Saturday, May 20, 2023

Dear Talia, here is your 50th birthday card

You are cute and tough and unfussy and strong and opinionated and beautiful and adventurous and well traveled and a great friend and you smell good and you party and you like to drive and you photograph well and your attractive children look like you. Also, you are an eater and a reader and an athlete and brave. You are good with babies and you are adorable and you are warm in bed and and you know what you like and you are not unwilling to look foolish and you are a good daughter-in-law. You are loyal and a very good parent and you are ridiculously popular and I love your smile and you have excellent taste in clothes and know what metadata is. You can carry a lot and you mix a good martini and are not afraid to get your hands dirty and you have great feet and you make eye contact and you do more than your fair share and don't even get me started about your figure. And you are tolerant to a point and you dance and you love to camp and you will go anywhere and you are cool and know interesting people and you are aging beautifully and you think for yourself and you love to cook and are good at it. Most important, and most you, you have the biggest biggest heart. The proof is right here: in hundreds of pictures there is love in your eyes. I can blog and one day may even say it: I am so grateful to have you as my partner in this life and to have already had so many years with you. Happy Birthday, wonderful you.



Sunday, May 14, 2023

Mother love

 

My mother loved me. That is a central fact of my life and, I hope, of yours: a parent's love, perhaps even two. 

My mother was also a source of great irritation to me. I love my children. I am also a source of great irritation to them. Irritation is an inevitable side effect of being close--we are none of us perfectly smooth. But the irritation a child feels toward a parent is, I think, often a direct product of the parent's love, of having someone else care as much or even more than you yourself do about your successes and your failures, about your actions and decisions, about your hurts and healing.

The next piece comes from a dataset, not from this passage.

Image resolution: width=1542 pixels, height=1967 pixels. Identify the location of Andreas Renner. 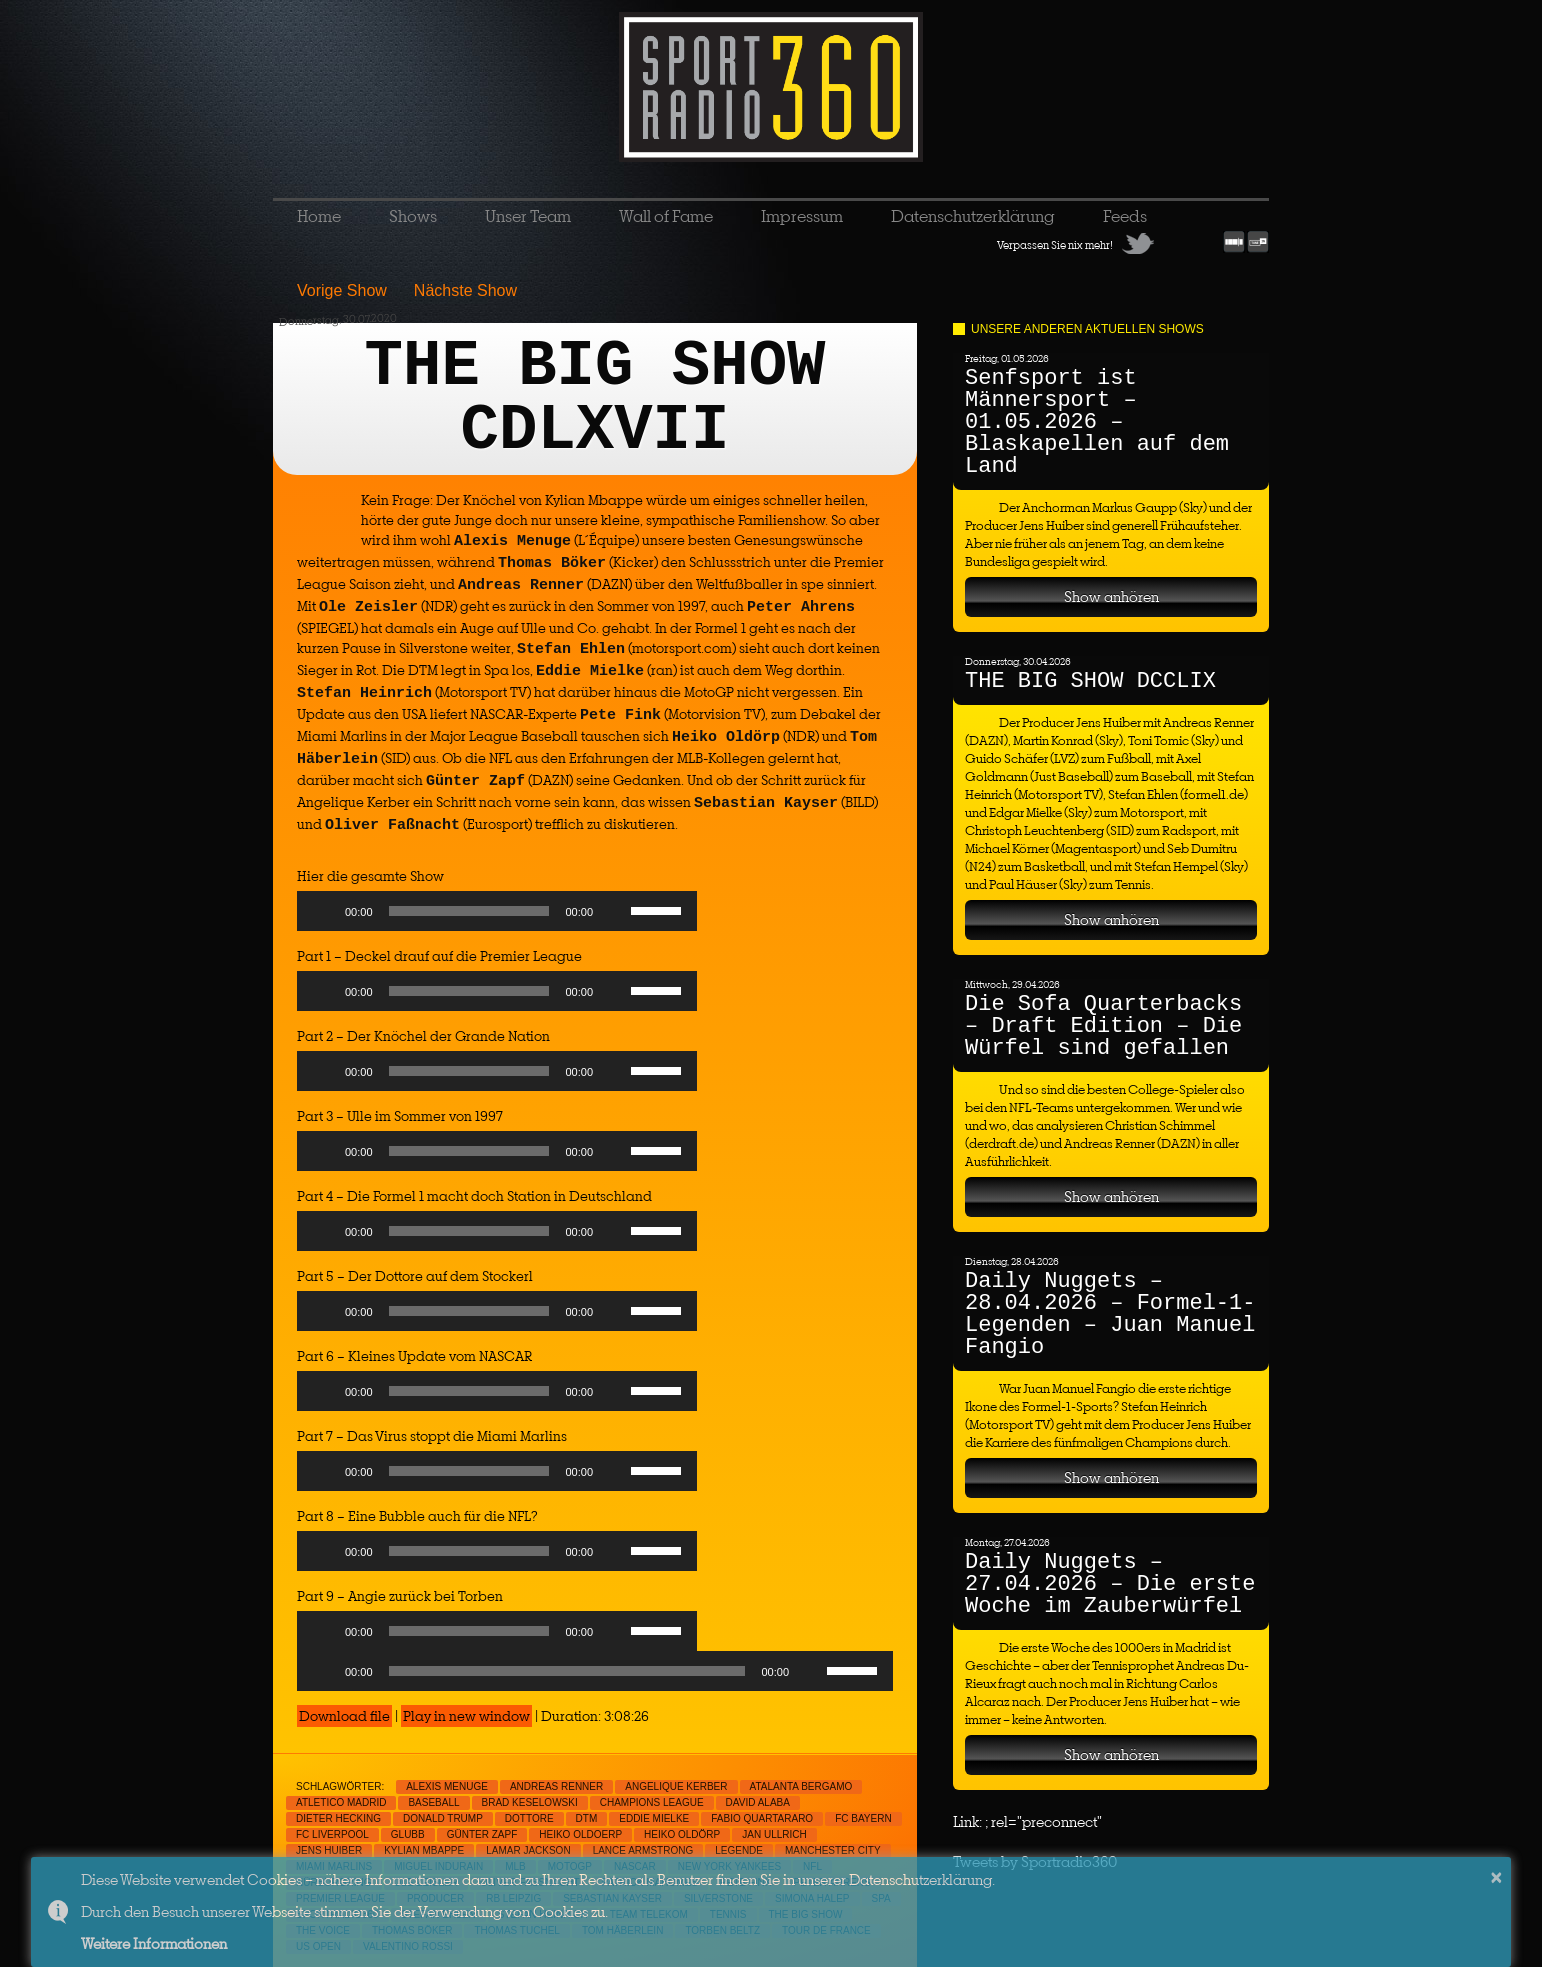
(556, 1786).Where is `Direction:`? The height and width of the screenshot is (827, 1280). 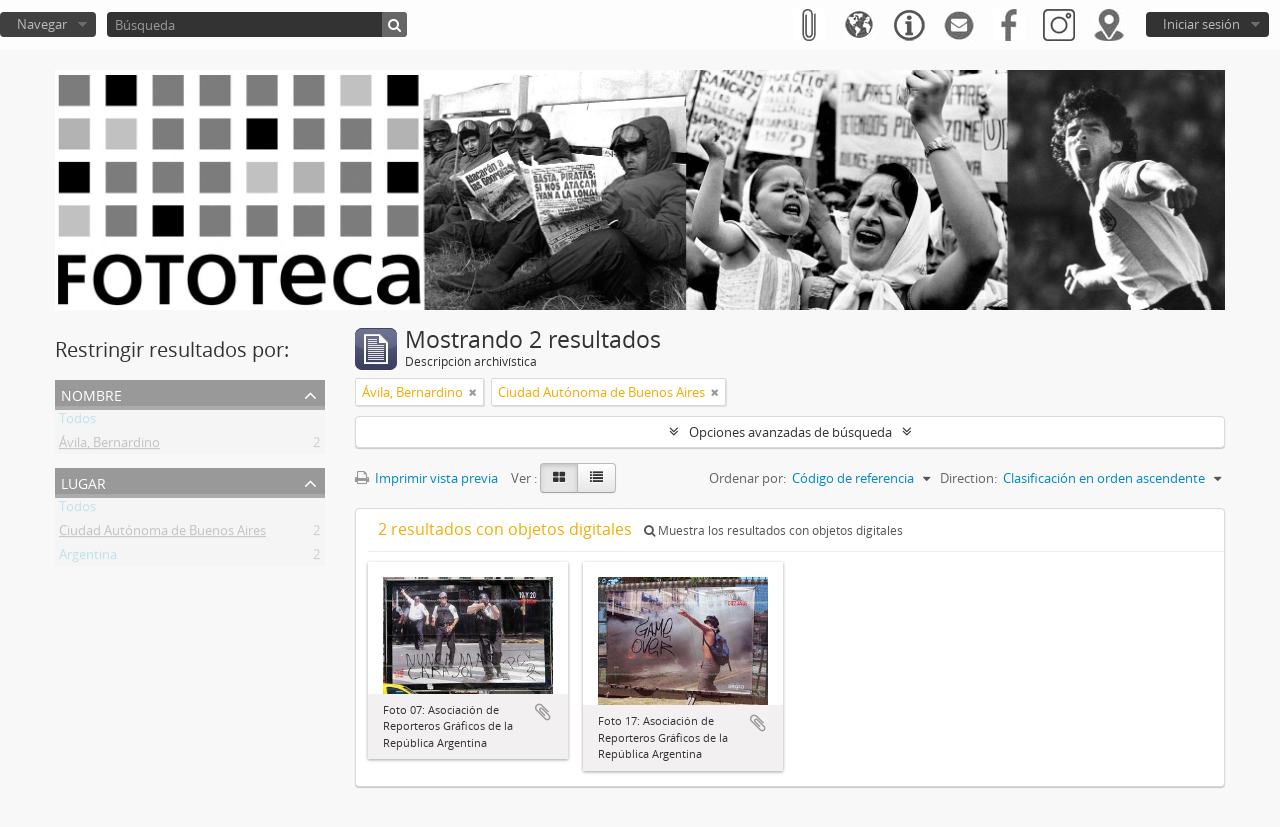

It is deeply intrusive, thus, again, irritating.

Irritation demands a response. Many children respond to the irritation of a parent's love by taking space from it, or trying to. It is part of what makes the teen years so fractious: the desire to take space is there, the ability to do so is limited. Later, we move, leaving our parents behind with their love. But absence, they say, only makes the heart grow fonder. A terrifying thought.

I left my mother and now, many decades later, she has left me. Still, my mother loved me, and that fact remains.